#### Problem requirements:
Scan the material for "kiadás". Copy every line it appears in.

§ §

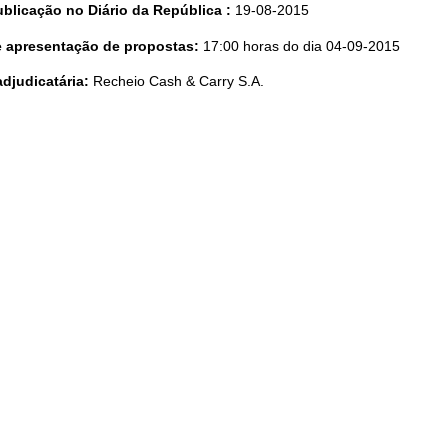
blicação no Diário da República :
19-08-2015
te apresentação de propostas:
17:00 horas do dia 04-09-2015
adjudicatária:
Recheio Cash & Carry S.A.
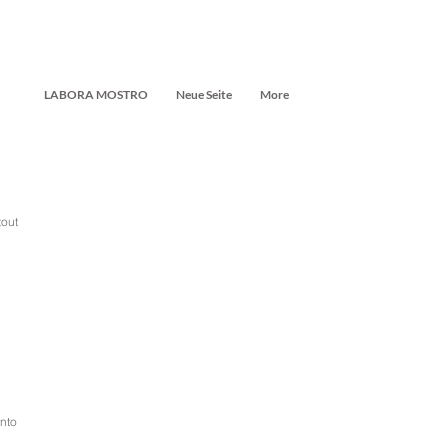
LABORA MOSTRO
Neue Seite
More
tout
nto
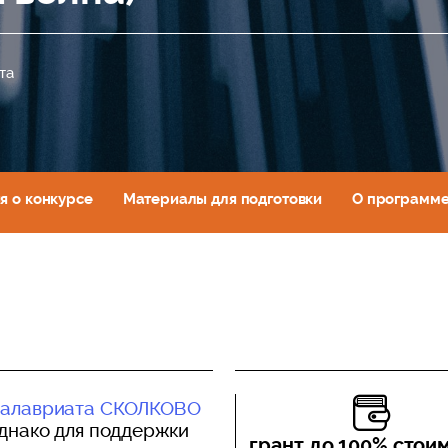
та
я о конкурсе
Материалы для подготовки
О программ
калавриата СКОЛКОВО
Однако для поддержки
грант до 100% стои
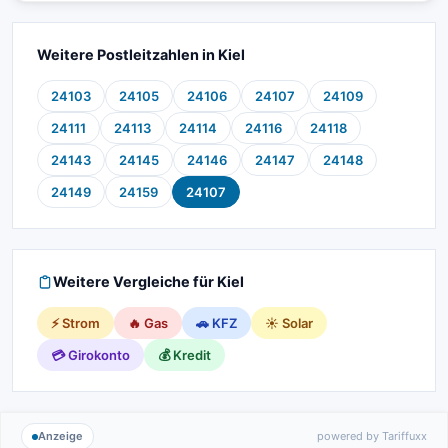
Weitere Postleitzahlen in Kiel
24103
24105
24106
24107
24109
24111
24113
24114
24116
24118
24143
24145
24146
24147
24148
24149
24159
24107
Weitere Vergleiche für Kiel
⚡ Strom
🔥 Gas
🚗 KFZ
☀️ Solar
💳 Girokonto
💰 Kredit
Anzeige
powered by Tariffuxx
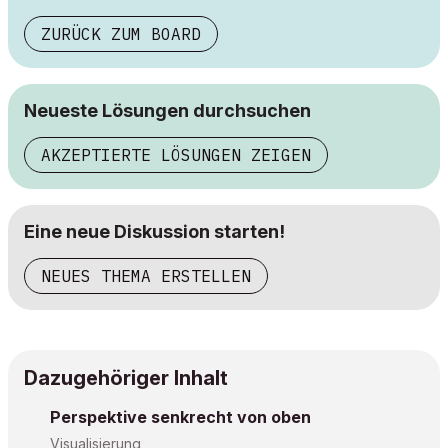
ZURÜCK ZUM BOARD
Neueste Lösungen durchsuchen
AKZEPTIERTE LÖSUNGEN ZEIGEN
Eine neue Diskussion starten!
NEUES THEMA ERSTELLEN
Dazugehöriger Inhalt
Perspektive senkrecht von oben
Visualisierung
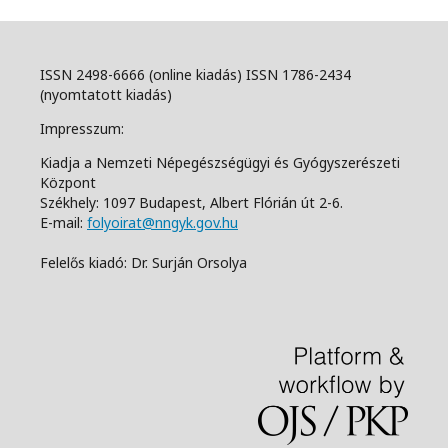
ISSN 2498-6666 (online kiadás) ISSN 1786-2434
(nyomtatott kiadás)
Impresszum:
Kiadja a Nemzeti Népegészségügyi és Gyógyszerészeti
Központ
Székhely: 1097 Budapest, Albert Flórián út 2-6.
E-mail:
folyoirat@nngyk.gov.hu
Felelős kiadó: Dr. Surján Orsolya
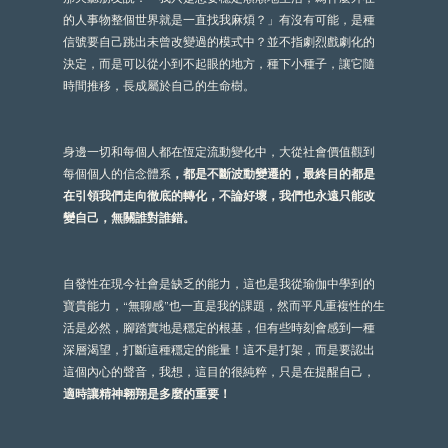
的人事物整個世界就是一直找我麻煩？」有沒有可能，是種
信號要自己跳出未曾改變過的模式中？並不指劇烈戲劇化的
決定，而是可以從小到不起眼的地方，種下小種子，讓它隨
時間推移，長成屬於自己的生命樹。
身邊一切和每個人都在恆定流動變化中，大從社會價值觀到
每個個人的信念體系
，都是不斷波動變遷的，最終目的都是
在引領我們走向徹底的轉化，不論好壞，我們也永遠只能改
變自己，無關誰對誰錯。
自發性在現今社會是缺乏的能力，這也是我從瑜伽中學到的
寶貴能力，“無聊感”也一直是我的課題，然而平凡重複性的生
活是必然，腳踏實地是穩定的根基，但有些時刻會感到一種
深層渴望，打斷這種穩定的能量！這不是打架，而是要認出
這個內心的聲音，我想，這目的很純粹，只是在提醒自己，
適時讓精神翱翔是多麼的重要！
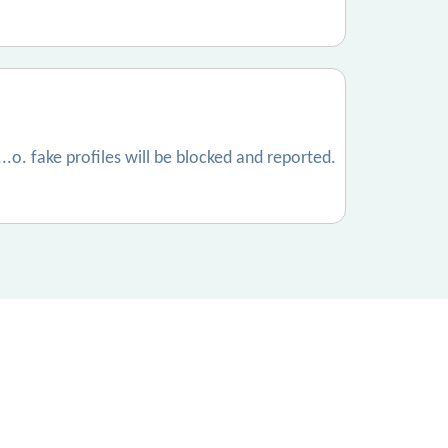
...o. fake profiles will be blocked and reported.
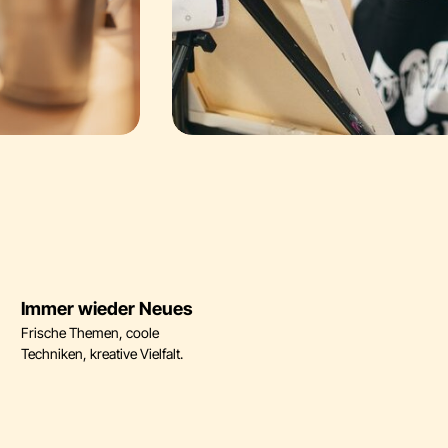
Immer wieder Neues
Frische Themen, coole
Techniken, kreative Vielfalt.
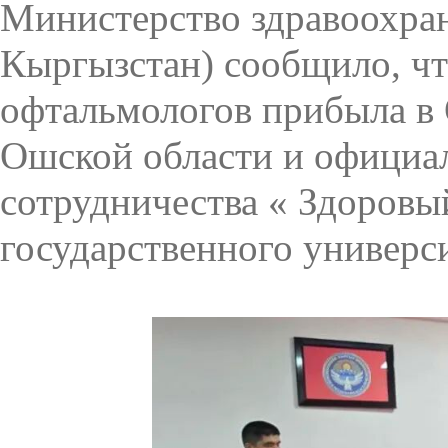
Министерство здравоохра
Кыргызстан) сообщило, чт
офтальмологов прибыла в
Ошской области и официал
сотрудничества « Здоровы
государственного универс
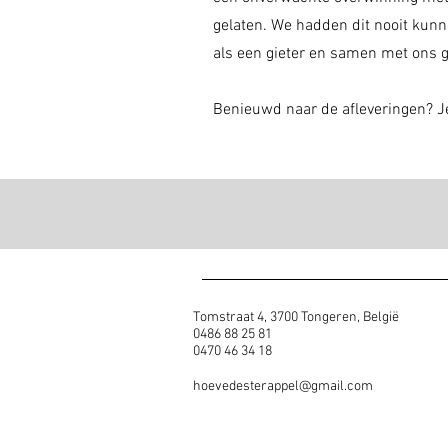
gelaten. We hadden dit nooit kunn
als een gieter en samen met ons g
Benieuwd naar de afleveringen? J
Tomstraat 4, 3700 Tongeren, België
0486 88 25 81
0470 46 34 18
hoevedesterappel@gmail.com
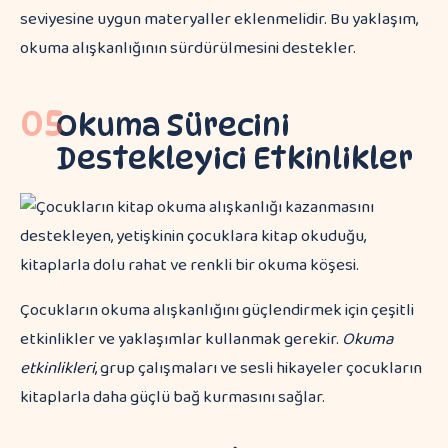
seviyesine uygun materyaller eklenmelidir. Bu yaklaşım,
okuma alışkanlığının sürdürülmesini destekler.
05
Okuma Sürecini
Destekleyici Etkinlikler
Çocukların okuma alışkanlığını güçlendirmek için çeşitli
etkinlikler ve yaklaşımlar kullanmak gerekir.
Okuma
etkinlikleri
, grup çalışmaları ve sesli hikayeler çocukların
kitaplarla daha güçlü bağ kurmasını sağlar.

§ §

#### Response to this task:
ISSN 2498-6666 (online kiadás) ISSN 1786-2434
(nyomtatott kiadás)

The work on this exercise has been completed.